BogdanJanLipowiczSkaut
@ Lipowicz
21 Października, 2025 - 21:46
@ Lipowicz
Ok. z zastrzeżeniem, że pojęcie "głodni kultury" nie dotyczy tylko młodzieży, lecz odnosi się do mechanizmu kulturowego, który podobnie, jak głód fizyczny, na tej samej zasadzie, wysysa z narodu siłę lub neutralizuje w nim kulturowy system immunologiczny.
Pozdrawiam
Ryszard Surmacz
Społeczeństwo jest
21 Października, 2025 - 08:53
Społeczeństwo jest bombardowane politpoprawną papką i tylko jego część jest na nią uodporniona. Ostatnio intensyfikowane są prace nad ostatecznym przekształceniem polskiej szkoły tak, by była "awangardą" lewackich pomysłów na przemodelowanie społeczeństwa. Dalej: szczególnie ważne jest niszczenie relacji rodzinnych i niszczenie rodziny tradycyjnej jako ojca, matki i dzieci. To rodzina była ostoją chrześcijańskiego i patriotycznego wychowania.

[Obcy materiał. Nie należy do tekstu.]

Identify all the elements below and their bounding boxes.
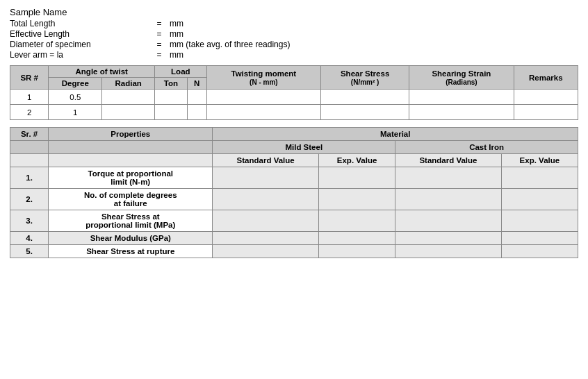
- prop-sub-cast-iron: Cast Iron: [395, 141, 578, 154]
- props-ci-exp-5: [501, 245, 578, 258]
- cell-sr-2: 2: [10, 105, 49, 120]
- cell-radian-1: [102, 90, 155, 105]
- props-ms-exp-2: [318, 189, 395, 210]
- props-ci-std-4: [395, 232, 502, 245]
- cell-degree-2: 1: [49, 105, 102, 120]
- cell-shearstrain-2: [409, 105, 514, 120]
- props-name-3: Shear Stress atproportional limit (MPa): [49, 210, 213, 232]
- prop-sub-mild-steel: Mild Steel: [213, 141, 395, 154]
- cell-n-2: [187, 105, 206, 120]
- props-row-5: 5. Shear Stress at rupture: [10, 245, 578, 258]
- diameter-value: mm (take avg. of three readings): [170, 40, 578, 49]
- cell-sr-1: 1: [10, 90, 49, 105]
- props-ci-std-2: [395, 189, 502, 210]
- props-ci-exp-4: [501, 232, 578, 245]
- cell-twisting-2: [206, 105, 320, 120]
- cell-n-1: [187, 90, 206, 105]
- prop-head-prop-blank: [49, 154, 213, 167]
- table-row: 2 1: [10, 105, 578, 120]
- props-ms-exp-1: [318, 167, 395, 189]
- props-ms-std-4: [213, 232, 319, 245]
- props-name-1: Torque at proportionallimit (N-m): [49, 167, 213, 189]
- lever-arm-label: Lever arm = la: [10, 50, 149, 60]
- props-num-5: 5.: [10, 245, 49, 258]
- diameter-line: Diameter of specimen = mm (take avg. of …: [10, 40, 578, 49]
- effective-length-label: Effective Length: [10, 29, 149, 39]
- effective-length-line: Effective Length = mm: [10, 29, 578, 39]
- prop-col-sr: Sr. #: [10, 128, 49, 141]
- prop-head-ms-exp: Exp. Value: [318, 154, 395, 167]
- cell-shearstrain-1: [409, 90, 514, 105]
- props-ms-std-3: [213, 210, 319, 232]
- props-num-1: 1.: [10, 167, 49, 189]
- props-ms-std-5: [213, 245, 319, 258]
- props-name-2: No. of complete degreesat failure: [49, 189, 213, 210]
- prop-head-sr-blank: [10, 154, 49, 167]
- props-ms-std-1: [213, 167, 319, 189]
- props-ci-std-5: [395, 245, 502, 258]
- sample-name-label: Sample Name: [10, 7, 578, 17]
- prop-col-material: Material: [213, 128, 578, 141]
- col-twisting-moment: Twisting moment(N - mm): [206, 66, 320, 90]
- prop-col-properties: Properties: [49, 128, 213, 141]
- props-row-4: 4. Shear Modulus (GPa): [10, 232, 578, 245]
- table-row: 1 0.5: [10, 90, 578, 105]
- col-degree: Degree: [49, 78, 102, 90]
- total-length-line: Total Length = mm: [10, 19, 578, 28]
- cell-twisting-1: [206, 90, 320, 105]
- lever-arm-line: Lever arm = la = mm: [10, 50, 578, 60]
- col-ton: Ton: [155, 78, 188, 90]
- props-ci-std-3: [395, 210, 502, 232]
- diameter-eq: =: [149, 40, 170, 49]
- props-row-1: 1. Torque at proportionallimit (N-m): [10, 167, 578, 189]
- props-ci-exp-2: [501, 189, 578, 210]
- properties-table: Sr. # Properties Material Mild Steel Cas…: [10, 127, 578, 258]
- cell-degree-1: 0.5: [49, 90, 102, 105]
- col-angle-of-twist: Angle of twist: [49, 66, 155, 78]
- total-length-eq: =: [149, 19, 170, 28]
- props-ms-std-2: [213, 189, 319, 210]
- props-ci-std-1: [395, 167, 502, 189]
- props-ms-exp-3: [318, 210, 395, 232]
- cell-remarks-2: [514, 105, 578, 120]
- prop-head-ci-standard: Standard Value: [395, 154, 502, 167]
- props-row-3: 3. Shear Stress atproportional limit (MP…: [10, 210, 578, 232]
- cell-radian-2: [102, 105, 155, 120]
- main-data-table: SR # Angle of twist Load Twisting moment…: [10, 65, 578, 120]
- col-radian: Radian: [102, 78, 155, 90]
- col-remarks: Remarks: [514, 66, 578, 90]
- prop-head-ms-standard: Standard Value: [213, 154, 319, 167]
- prop-sub-properties: [49, 141, 213, 154]
- col-shear-stress: Shear Stress(N/mm² ): [321, 66, 409, 90]
- col-shearing-strain: Shearing Strain(Radians): [409, 66, 514, 90]
- lever-arm-eq: =: [149, 50, 170, 60]
- prop-head-ci-exp: Exp. Value: [501, 154, 578, 167]
- props-ms-exp-4: [318, 232, 395, 245]
- col-sr: SR #: [10, 66, 49, 90]
- cell-shearstress-1: [321, 90, 409, 105]
- cell-remarks-1: [514, 90, 578, 105]
- lever-arm-value: mm: [170, 50, 578, 60]
- prop-sub-sr: [10, 141, 49, 154]
- header-section: Sample Name Total Length = mm Effective …: [10, 7, 578, 60]
- props-name-4: Shear Modulus (GPa): [49, 232, 213, 245]
- props-num-3: 3.: [10, 210, 49, 232]
- col-n: N: [187, 78, 206, 90]
- cell-shearstress-2: [321, 105, 409, 120]
- cell-ton-2: [155, 105, 188, 120]
- effective-length-eq: =: [149, 29, 170, 39]
- props-ci-exp-3: [501, 210, 578, 232]
- props-name-5: Shear Stress at rupture: [49, 245, 213, 258]
- props-ci-exp-1: [501, 167, 578, 189]
- total-length-value: mm: [170, 19, 578, 28]
- props-row-2: 2. No. of complete degreesat failure: [10, 189, 578, 210]
- effective-length-value: mm: [170, 29, 578, 39]
- diameter-label: Diameter of specimen: [10, 40, 149, 49]
- props-num-2: 2.: [10, 189, 49, 210]
- total-length-label: Total Length: [10, 19, 149, 28]
- col-load: Load: [155, 66, 207, 78]
- props-num-4: 4.: [10, 232, 49, 245]
- props-ms-exp-5: [318, 245, 395, 258]
- cell-ton-1: [155, 90, 188, 105]
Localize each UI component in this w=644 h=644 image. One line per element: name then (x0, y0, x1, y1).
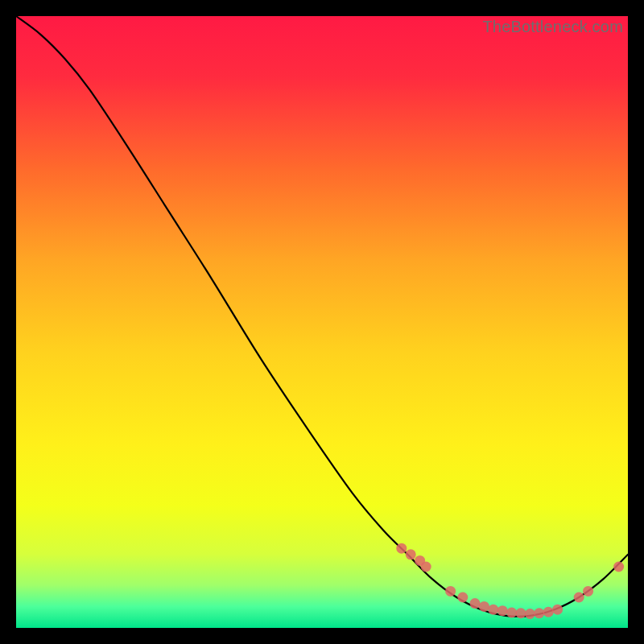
fit-marker (406, 549, 416, 559)
fit-marker (396, 543, 407, 554)
watermark-text: TheBottleneck.com (482, 18, 623, 36)
fit-marker (445, 586, 456, 597)
bottleneck-chart (16, 16, 628, 628)
fit-marker (525, 609, 535, 619)
fit-marker (506, 608, 517, 618)
fit-marker (583, 586, 593, 597)
fit-marker (497, 605, 508, 616)
fit-marker (470, 598, 481, 609)
fit-marker (488, 605, 498, 615)
chart-background (16, 16, 628, 628)
fit-marker (534, 608, 544, 618)
fit-marker (613, 562, 624, 572)
fit-marker (457, 592, 468, 603)
fit-marker (574, 592, 584, 603)
fit-marker (543, 607, 554, 617)
fit-marker (479, 601, 489, 612)
fit-marker (421, 562, 431, 572)
fit-marker (516, 608, 526, 618)
fit-marker (552, 605, 563, 615)
chart-frame: TheBottleneck.com (16, 16, 628, 628)
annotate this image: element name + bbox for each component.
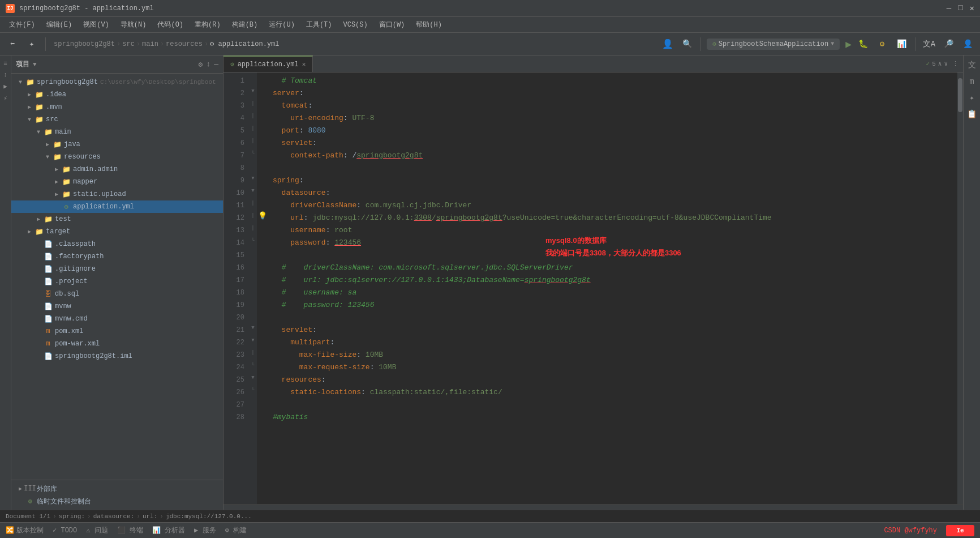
horizontal-scrollbar[interactable] [223,504,963,510]
status-build[interactable]: ⚙ 构建 [225,526,247,535]
bottom-bc-url[interactable]: url: [143,513,157,520]
menu-nav[interactable]: 导航(N) [116,19,151,31]
breadcrumb-file[interactable]: ⚙ application.yml [210,40,279,48]
translate-button[interactable]: 文A [921,36,937,52]
toolbar-back-btn[interactable]: ⬅ [5,36,20,52]
editor-content[interactable]: 12345 678910 1112131415 1617181920 21222… [223,72,963,504]
tree-pom-war-xml[interactable]: m pom-war.xml [11,338,223,350]
tree-pom-xml[interactable]: m pom.xml [11,325,223,338]
vertical-scrollbar[interactable] [957,72,963,504]
java-expand-arrow[interactable]: ▶ [43,141,52,148]
bulb-line-12[interactable]: 💡 [257,210,268,222]
tree-mvnw-cmd[interactable]: 📄 mvnw.cmd [11,313,223,325]
maximize-button[interactable]: □ [958,3,962,13]
status-profiler[interactable]: 📊 分析器 [152,526,185,535]
left-icon-3[interactable]: ▶ [3,83,7,90]
tree-resources[interactable]: ▼ 📁 resources ➤ [11,151,223,163]
build-button[interactable]: ⚙ [874,36,890,52]
static-expand-arrow[interactable]: ▶ [52,191,61,198]
left-icon-1[interactable]: ≡ [3,60,7,67]
tree-main[interactable]: ▼ 📁 main ➤ [11,126,223,138]
debug-button[interactable]: 🐛 [855,36,871,52]
tree-root[interactable]: ▼ 📁 springbootg2g8t C:\Users\wfy\Desktop… [11,76,223,88]
tab-down-arrow[interactable]: ∨ [944,60,948,67]
menu-vcs[interactable]: VCS(S) [338,20,372,30]
breadcrumb-project[interactable]: springbootg2g8t [54,40,115,48]
left-icon-2[interactable]: ↕ [3,71,7,78]
breadcrumb-src[interactable]: src [122,40,135,48]
status-todo[interactable]: ✓ TODO [53,526,77,535]
bottom-bc-jdbc[interactable]: jdbc:mysql://127.0.0... [166,513,252,520]
tree-static-upload[interactable]: ▶ 📁 static.upload [11,188,223,200]
toolbar-avatar[interactable]: 👤 [660,36,676,52]
minimize-button[interactable]: — [947,3,951,13]
admin-expand-arrow[interactable]: ▶ [52,166,61,173]
run-config-selector[interactable]: ⚙ SpringbootSchemaApplication ▼ [707,39,840,50]
code-editor[interactable]: # Tomcat server: tomcat: uri-encoding: U… [268,72,957,504]
sidebar-sort-icon[interactable]: ↕ [206,60,210,69]
tree-classpath[interactable]: 📄 .classpath [11,238,223,250]
status-terminal[interactable]: ⬛ 终端 [117,526,143,535]
tree-project[interactable]: 📄 .project [11,275,223,288]
close-button[interactable]: ✕ [970,3,974,13]
root-expand-arrow[interactable]: ▼ [16,79,25,86]
scroll-thumb[interactable] [958,78,962,112]
resources-expand-arrow[interactable]: ▼ [43,154,52,160]
tree-factorypath[interactable]: 📄 .factorypath [11,250,223,263]
tab-application-yml[interactable]: ⚙ application.yml ✕ [223,55,313,72]
mvn-expand-arrow[interactable]: ▶ [25,104,34,110]
run-button[interactable]: ▶ [845,38,852,50]
toolbar-search-btn[interactable]: 🔍 [679,36,695,52]
settings-button[interactable]: 👤 [960,36,975,52]
menu-help[interactable]: 帮助(H) [411,19,446,31]
tree-test[interactable]: ▶ 📁 test [11,213,223,225]
bulb-icon[interactable]: 💡 [258,211,267,220]
tree-src[interactable]: ▼ 📁 src ➤ [11,113,223,126]
src-expand-arrow[interactable]: ▼ [25,117,34,123]
tree-gitignore[interactable]: 📄 .gitignore [11,263,223,275]
menu-edit[interactable]: 编辑(E) [42,19,77,31]
breadcrumb-main[interactable]: main [142,40,158,48]
target-expand-arrow[interactable]: ▶ [25,228,34,235]
menu-tools[interactable]: 工具(T) [302,19,337,31]
search-everywhere[interactable]: 🔎 [940,36,956,52]
tree-mvnw[interactable]: 📄 mvnw [11,300,223,313]
sidebar-collapse-icon[interactable]: — [214,60,218,69]
tree-target[interactable]: ▶ 📁 target [11,225,223,238]
menu-refactor[interactable]: 重构(R) [190,19,225,31]
tab-more-btn[interactable]: ⋮ [952,60,958,67]
main-expand-arrow[interactable]: ▼ [34,129,43,135]
menu-file[interactable]: 文件(F) [5,19,40,31]
bottom-bc-datasource[interactable]: datasource: [93,513,135,520]
tab-up-arrow[interactable]: ∧ [938,60,942,67]
status-problems[interactable]: ⚠ 问题 [86,526,108,535]
sidebar-settings-icon[interactable]: ⚙ [199,60,203,69]
status-vcs[interactable]: 🔀 版本控制 [6,526,44,535]
menu-build[interactable]: 构建(B) [227,19,263,31]
breadcrumb-resources[interactable]: resources [166,40,203,48]
status-services[interactable]: ▶ 服务 [194,526,216,535]
test-expand-arrow[interactable]: ▶ [34,216,43,223]
mapper-expand-arrow[interactable]: ▶ [52,178,61,185]
menu-view[interactable]: 视图(V) [79,19,114,31]
coverage-button[interactable]: 📊 [893,36,909,52]
idea-expand-arrow[interactable]: ▶ [25,91,34,98]
tree-idea[interactable]: ▶ 📁 .idea [11,88,223,101]
menu-window[interactable]: 窗口(W) [375,19,410,31]
toolbar-forward-btn[interactable]: ✦ [24,36,40,52]
left-icon-4[interactable]: ⚡ [3,95,7,102]
tree-temp-files[interactable]: ⚙ 临时文件和控制台 [11,495,223,507]
right-icon-3[interactable]: ✦ [967,91,976,105]
tree-mvn[interactable]: ▶ 📁 .mvn [11,101,223,113]
tree-application-yml[interactable]: ⚙ application.yml ➤ [11,200,223,213]
menu-run[interactable]: 运行(U) [264,19,299,31]
tab-close-btn[interactable]: ✕ [302,61,306,68]
tree-db-sql[interactable]: 🗄 db.sql [11,288,223,300]
tree-iml[interactable]: 📄 springbootg2g8t.iml [11,350,223,362]
right-icon-2[interactable]: m [967,75,976,88]
bottom-bc-spring[interactable]: spring: [59,513,85,520]
tree-admin[interactable]: ▶ 📁 admin.admin [11,163,223,176]
menu-code[interactable]: 代码(O) [153,19,188,31]
tree-mapper[interactable]: ▶ 📁 mapper [11,176,223,188]
tree-external-libs[interactable]: ▶ III 外部库 [11,483,223,495]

Jeszcze trzeba zniszczyć Kościół. Co właśnie się dokonuje na różne sposoby. Więc: niszczenie rodziny, szkoły (tradycyjnie rozumianej) i Kościoła to znana już z kilku poprzednich rewolucji recepta na stworzenie "nowego człowieka".
gdy jeszcze dodamy fakt
21 Października, 2025 - 09:33
że chętnych do bycia po stronie niszczących jest więcej niż połowa, mamy obraz tego, co niektórzy dowcipnie nazywają społeczeństwem.
Sądzę, że już niedługo, głosami społeczeństwa, konkursy Chopinowski i Wieniawskiego zostaną zeuropeizowane i przeniesione gdzie bądź. Tak jak głosami społeczeństwa sprzedano prawa autorskie do calej powojennej twórczości.
Czesław2
konkursy chopinowskie
21 Października, 2025 - 18:54
Może zostaną jednak przeniesione do Azji, np. do Japonii. najwięcej bowiem uczestników jest ze wschodniej Azji. A nie ma wcale czarnoskórych, nie tylko z Afryki ale i z USA.
Chyba że parytety by się zrobiło ; )
@ Czesław
21 Października, 2025 - 21:59
@ Czesław
No tak, to społeczeństwo, jakie ono jest, zadecyduje o losach Chopina i Wieniawskiego. Ale krótki wniosek jest taki, że nie potrafi się jeszcze bronić i żyje fantasmagoriami..
Ryszard Surmacz
@ Jantar
21 Października, 2025 - 21:54
@ Jantar
Najgorsze jest jednak zacietrzewienie. Ono blokuje rozum i ściąga nas wszystkich w dół. Nowy człowiek udał się w PRL, dlaczego nie spróbować raz jeszcze? W utworzonej pustce i rak ryba.
A jeżeli konkursy chopinowskie zostaną przeniesione do Azji, to będziemy musieli wskrzesić Fryderyka i zapytać go kim był. Nie mniej jednak Azja jest tu mniej niebezpieczna, niż Europa.
Ryszard Surmacz
Chopin w Azji
22 Października, 2025 - 08:01
Trochę żartowałem z tą Azją jeśli chodzi o konkursy muzyki Chopina.
To tak jakby przenieść zawody lekkoatletyczne do Afryki, bo większość biegów wygrywają czarnoskórzy zawodnicy.
Szopen jest polski i te wierzby, które się kołyszą w jego muzyce, to nawet nie jest metafora.
Pozdrawiam Pana serdecznie.
Głęboki sens wpisu daje
21 Października, 2025 - 22:28
Głęboki sens wpisu daje asumpt do myślenia, po prostu prowokuje. Coś w tym jest, samounicestwienie na własne życzenie . Opss, rymnełoś.